Pour éviter que l’image s’alourdisse, on peut spécifier plusieurs commandes à l’intérieur de l’argument d’une seule commande RUN.

EXPOSE

Cette commande permet de rediriger l’exécution du conteneur qui sera lancé à partir de l’image créée par le dockerfile vers un port prédéfini. C’est sur le port qui sera mentionné que le conteneur sera accessible lorsqu’une commande docker run sera exécutée. Cependant, le port exposé à l’aide de la commande EXPOSE peut être écrasé en utilisant la commande docker run -p. EXPOSE supporte les protocoles TCP et UDP, la syntaxe de base est celle-ci :

EXPOSE /

On peut par exemple spécifier que le conteneur est exposé sur le port 80 en utilisant cette commande :

EXPOSE 80/tcp

CMD et ENTRYPOINT

Ces deux commandes servent à mentionner les instructions qui seront exécutées en premier au moment du lancement du conteneur créé à partir de l’image obtenue avec le dockerfile. Ce qui différencie ces deux commandes est que CMD permet d’exécuter une action sans avoir besoin de paramètres supplémentaires tandis que ENTRYPOINT est inchangeable et exécute la même action tout le long de l’activation du conteneur. Dans ce cas, il agit comme un fichier exécutable.
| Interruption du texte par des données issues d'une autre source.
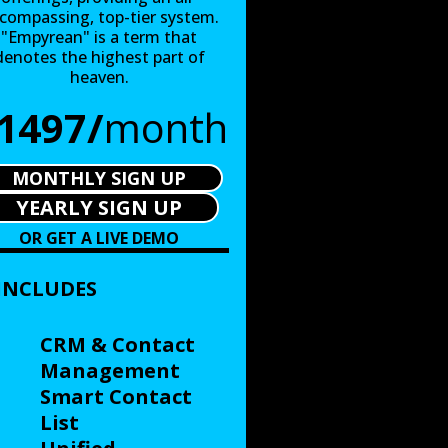
compassing, top-tier system.
"Empyrean" is a term that
denotes the highest part of
heaven.
1497/
month
MONTHLY SIGN UP
YEARLY SIGN UP
OR GET A LIVE DEMO
INCLUDES
CRM & Contact
Management
Smart Contact
List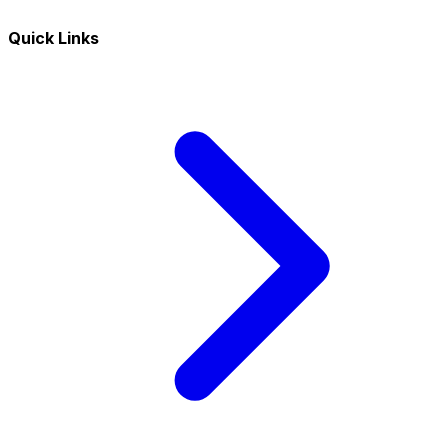
Quick Links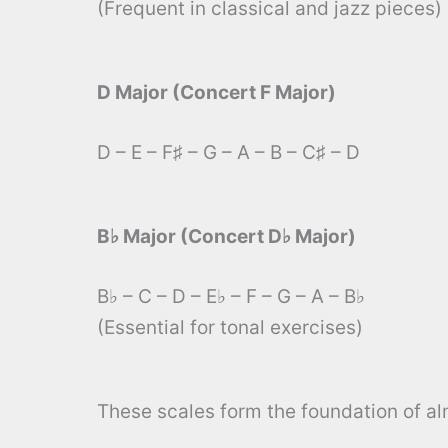
(Frequent in classical and jazz pieces)
D Major (Concert F Major)
D – E – F♯ – G – A – B – C♯ – D
B♭ Major (Concert D♭ Major)
B♭ – C – D – E♭ – F – G – A – B♭
(Essential for tonal exercises)
These scales form the foundation of alm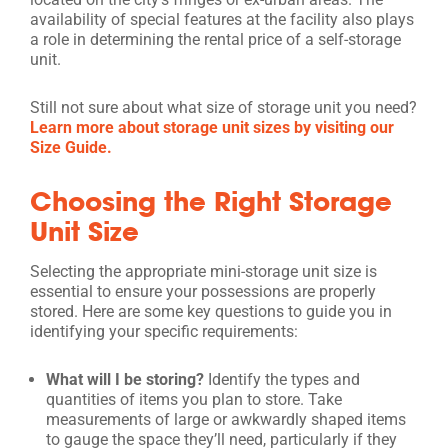
availability of special features at the facility also plays
a role in determining the rental price of a self-storage
unit.
Still not sure about what size of storage unit you need?
Learn more about storage unit sizes by visiting our
Size Guide.
Choosing the Right Storage
Unit Size
Selecting the appropriate mini-storage unit size is
essential to ensure your possessions are properly
stored. Here are some key questions to guide you in
identifying your specific requirements:
What will I be storing?
Identify the types and
quantities of items you plan to store. Take
measurements of large or awkwardly shaped items
to gauge the space they’ll need, particularly if they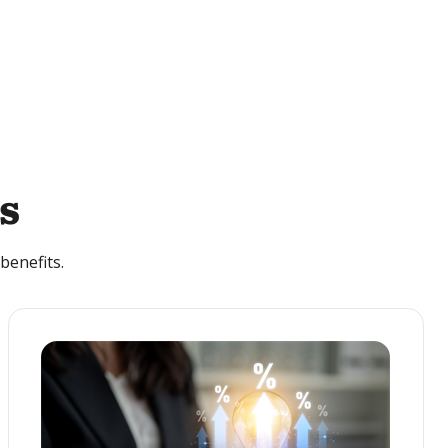
s
benefits.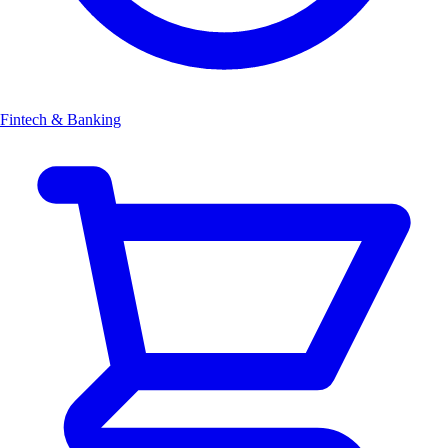
Fintech & Banking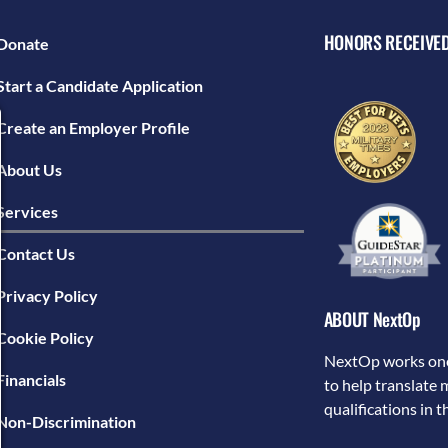
HONORS RECEIVE
Donate
Start a Candidate Application
Create an Employer Profile
About Us
Services
Contact Us
Privacy Policy
ABOUT NextOp
Cookie Policy
NextOp works one
Financials
to help translate 
qualifications in 
Non-Discrimination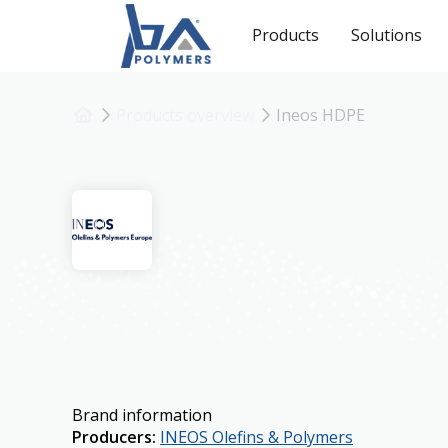
Products
Solutions
Products overview
Ineos HDPE
Ineos HDPE
Brand information
Producers
:
INEOS Olefins & Polymers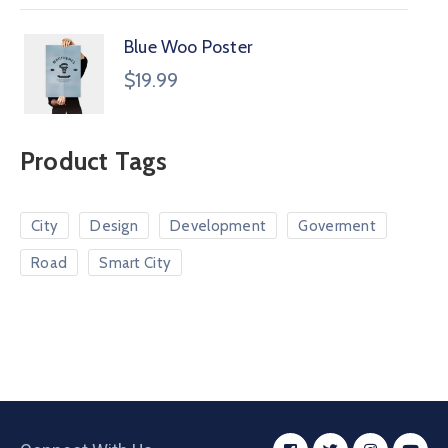
Blue Woo Poster
$
19.99
Product Tags
City
Design
Development
Goverment
Road
Smart City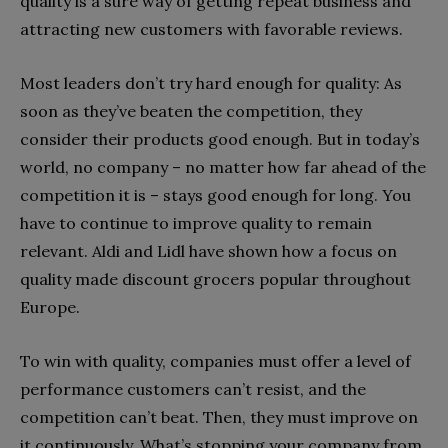
quality is a sure way of getting repeat business and
attracting new customers with favorable reviews.
Most leaders don’t try hard enough for quality: As
soon as they’ve beaten the competition, they
consider their products good enough. But in today’s
world, no company – no matter how far ahead of the
competition it is – stays good enough for long. You
have to continue to improve quality to remain
relevant. Aldi and Lidl have shown how a focus on
quality made discount grocers popular throughout
Europe.
To win with quality, companies must offer a level of
performance customers can’t resist, and the
competition can’t beat. Then, they must improve on
it continuously. What’s stopping your company from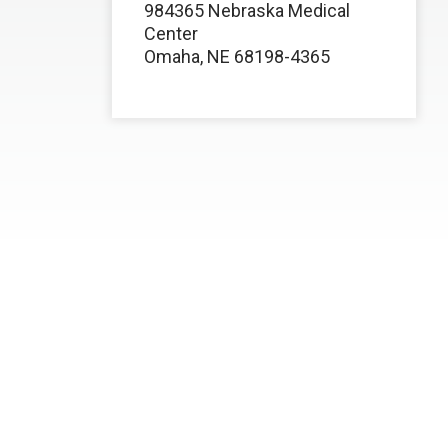
984365 Nebraska Medical
Center
Omaha, NE 68198-4365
Voici un exemple d’instructions utilisant ces commandes :

ENTRYPOINT [‘echo’, ‘hello’, ‘world’]
CMD [echo ‘hello world’]

Ces deux commandes donnent les mêmes résultats, c’est pour cela que, parfois, on n’utilise qu’une seule d’entre elles, malgré le fait que l’on peut tout à fait les utiliser ensemble.

Les layers de dockerfile

Lorsqu’on construit notre propre image, en réalité, on ajoute une couche éditable au-dessus de l’image docker de base. Donc, lorsque l’on exécute un dockerfile, on ajoute toujours une nouvelle couche. Cela peut être embarrassant et peut alourdir l’image lorsque l’on modifie et que l’on reconstruit notre image.

C’est pour remédier à cela que docker a mis en place un système de caches pour la construction de l’image que l’on nomme communément layers. Ce système permet de ne plus effectuer le build des instructions non modifiées et ainsi d’accélérer ce processus.

Créer une image à partir d’un dockerfile

Dans cette partie, nous allons vous donner un mini-tutoriel qui crée une image d’un petit serveur web Python. Avant de commencer, il faut que vous ayez Python 3 installé sur votre machine. Il faut aussi disposer d’un éditeur de texte et Docker bien sûr.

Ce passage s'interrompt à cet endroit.